**The data**
- Opening Delimiter -

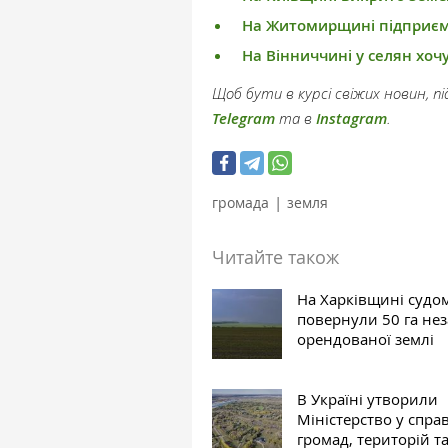
На Житомирщині підприєм
На Вінниччині у селян хоч
Щоб бути в курсі свіжих новин, 
Telegram
та в
Instagram
.
|
громада
земля
Читайте також
На Харківщині судо
повернули 50 га не
орендованої землі
В Україні утворили
Міністерство у спра
громад, територій т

- Closing Delimiter -

Omitting all pictures, reproduce the records above in their entirety.

**Answer for the task**
На Житомирщині підприєм
На Вінниччині у селян хоч
Щоб бути в курсі свіжих новин, 
Telegram
та в
Instagram
.
|
громада
земля
Читайте також
На Харківщині судо
повернули 50 га не
орендованої землі
В Україні утворили
Міністерство у спра
громад, територій т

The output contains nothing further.